The unreal reality of the Red Planet

Members of the Mars 500 experiment who spent 17 months shut away from the world are enjoying their first few days “back on Earth”. Romain Charles told RT what it was like to spend a year and a half in a confined space, simulating space flight.

­“I feel great seeing the normal world again – it is just so different, I am rediscovering everything,” he said.

He also pointed out that the world has changed greatly in the year and a half that the crew spent in isolation.

“But nevertheless it feels good that I can see the sun rising. It is a small thing which is normal for most people every day, but for me it is special,” he emphasized.

Charles confessed he got used to seeing the world as a 2,000-square-meter ball.

“I was not afraid. We did not know what would happen to us because what we were undertaking had never been tried before. But from the very beginning, the crew got together very well and we were confident we would manage to get through the voyage, and we did it,” he said.

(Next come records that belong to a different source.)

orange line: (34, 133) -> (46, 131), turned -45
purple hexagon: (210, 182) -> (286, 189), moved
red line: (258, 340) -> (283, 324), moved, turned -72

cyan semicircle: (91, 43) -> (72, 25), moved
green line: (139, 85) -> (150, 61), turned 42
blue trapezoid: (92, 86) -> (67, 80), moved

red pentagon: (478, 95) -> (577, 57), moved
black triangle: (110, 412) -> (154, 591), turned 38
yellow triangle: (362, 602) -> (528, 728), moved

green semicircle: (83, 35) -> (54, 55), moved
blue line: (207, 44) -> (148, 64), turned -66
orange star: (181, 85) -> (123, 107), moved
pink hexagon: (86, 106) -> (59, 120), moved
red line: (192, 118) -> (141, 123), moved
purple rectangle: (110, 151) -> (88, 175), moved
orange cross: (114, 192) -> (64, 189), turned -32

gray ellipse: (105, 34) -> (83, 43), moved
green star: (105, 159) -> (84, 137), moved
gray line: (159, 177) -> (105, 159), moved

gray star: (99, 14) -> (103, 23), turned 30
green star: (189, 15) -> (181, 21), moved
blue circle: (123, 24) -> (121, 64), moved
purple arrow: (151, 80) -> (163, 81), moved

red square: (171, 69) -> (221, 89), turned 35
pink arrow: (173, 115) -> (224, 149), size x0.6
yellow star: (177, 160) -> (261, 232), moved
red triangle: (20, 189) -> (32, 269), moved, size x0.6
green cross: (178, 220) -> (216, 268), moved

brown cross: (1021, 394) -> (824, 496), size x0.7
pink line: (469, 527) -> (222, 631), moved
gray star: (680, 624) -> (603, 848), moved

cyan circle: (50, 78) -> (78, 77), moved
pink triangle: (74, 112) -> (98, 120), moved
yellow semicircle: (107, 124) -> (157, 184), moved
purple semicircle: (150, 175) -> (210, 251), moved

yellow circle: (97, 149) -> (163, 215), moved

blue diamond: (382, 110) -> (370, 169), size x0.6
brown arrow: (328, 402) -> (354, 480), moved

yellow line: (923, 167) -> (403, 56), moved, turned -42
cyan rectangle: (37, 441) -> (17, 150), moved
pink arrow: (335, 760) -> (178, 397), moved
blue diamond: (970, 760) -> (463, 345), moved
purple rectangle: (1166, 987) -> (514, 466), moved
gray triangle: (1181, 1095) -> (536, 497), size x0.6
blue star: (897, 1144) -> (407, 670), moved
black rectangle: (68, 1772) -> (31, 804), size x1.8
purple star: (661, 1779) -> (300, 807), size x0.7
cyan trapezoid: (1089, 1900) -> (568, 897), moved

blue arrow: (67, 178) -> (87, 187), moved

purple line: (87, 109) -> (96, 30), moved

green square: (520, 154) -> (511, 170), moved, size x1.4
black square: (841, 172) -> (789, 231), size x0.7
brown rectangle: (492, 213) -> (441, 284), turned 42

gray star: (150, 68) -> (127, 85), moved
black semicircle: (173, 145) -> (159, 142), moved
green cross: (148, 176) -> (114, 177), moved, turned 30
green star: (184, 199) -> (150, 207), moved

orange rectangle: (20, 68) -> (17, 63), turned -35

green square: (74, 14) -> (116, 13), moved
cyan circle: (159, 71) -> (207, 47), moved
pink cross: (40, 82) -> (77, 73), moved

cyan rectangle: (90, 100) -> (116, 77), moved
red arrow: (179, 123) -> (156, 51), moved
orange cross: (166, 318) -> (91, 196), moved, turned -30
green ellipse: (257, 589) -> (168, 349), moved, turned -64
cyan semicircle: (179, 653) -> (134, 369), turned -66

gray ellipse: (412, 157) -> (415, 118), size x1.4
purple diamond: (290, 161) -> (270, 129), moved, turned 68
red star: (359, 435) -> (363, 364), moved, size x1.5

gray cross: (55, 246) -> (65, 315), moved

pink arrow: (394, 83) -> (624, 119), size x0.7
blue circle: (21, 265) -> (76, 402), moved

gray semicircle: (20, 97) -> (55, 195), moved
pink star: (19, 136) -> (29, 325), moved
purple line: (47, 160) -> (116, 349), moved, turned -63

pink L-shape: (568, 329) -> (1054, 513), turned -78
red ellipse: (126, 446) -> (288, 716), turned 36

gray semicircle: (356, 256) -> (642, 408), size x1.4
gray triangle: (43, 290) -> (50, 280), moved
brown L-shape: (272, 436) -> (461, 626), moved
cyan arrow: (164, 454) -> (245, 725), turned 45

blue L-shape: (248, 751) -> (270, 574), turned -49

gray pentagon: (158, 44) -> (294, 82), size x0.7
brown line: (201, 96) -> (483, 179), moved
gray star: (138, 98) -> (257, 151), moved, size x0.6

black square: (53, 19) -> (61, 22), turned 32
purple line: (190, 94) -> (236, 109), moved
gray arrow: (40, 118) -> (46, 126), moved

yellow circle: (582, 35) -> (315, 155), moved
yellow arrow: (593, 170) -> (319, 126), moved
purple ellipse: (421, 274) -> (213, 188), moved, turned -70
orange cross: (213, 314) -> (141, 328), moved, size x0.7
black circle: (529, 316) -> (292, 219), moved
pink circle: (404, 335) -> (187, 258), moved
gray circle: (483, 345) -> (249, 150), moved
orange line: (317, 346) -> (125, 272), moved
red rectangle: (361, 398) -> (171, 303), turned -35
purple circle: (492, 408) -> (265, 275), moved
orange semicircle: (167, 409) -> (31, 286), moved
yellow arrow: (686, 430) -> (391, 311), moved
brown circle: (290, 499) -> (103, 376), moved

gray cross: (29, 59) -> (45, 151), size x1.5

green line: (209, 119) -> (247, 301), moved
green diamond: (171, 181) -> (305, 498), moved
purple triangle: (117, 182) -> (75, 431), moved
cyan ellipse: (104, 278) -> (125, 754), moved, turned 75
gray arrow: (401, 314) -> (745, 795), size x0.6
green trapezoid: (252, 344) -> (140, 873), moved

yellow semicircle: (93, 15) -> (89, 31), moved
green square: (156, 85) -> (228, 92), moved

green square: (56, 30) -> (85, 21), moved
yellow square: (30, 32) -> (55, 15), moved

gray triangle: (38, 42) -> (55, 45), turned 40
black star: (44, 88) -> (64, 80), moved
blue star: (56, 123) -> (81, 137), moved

“It was intense and exciting, even though we knew it was a simulation and it was not at all like a real trip to Mars, which would be ten thousand times more exciting. But if I was asked if I would like to go to the real Mars, I would go there directly,” Charles confessed.

The experimental project Mars-500 simulates a manned flight to Mars. A crew of six volunteers spent a total of 17 months living and working in the cramped environment of a mockup spacecraft. Communication with the outside world was extremely limited, and was conducted with a realistic time delay of about 25 minutes, to simulate the authentic communication lag between Mars and Earth.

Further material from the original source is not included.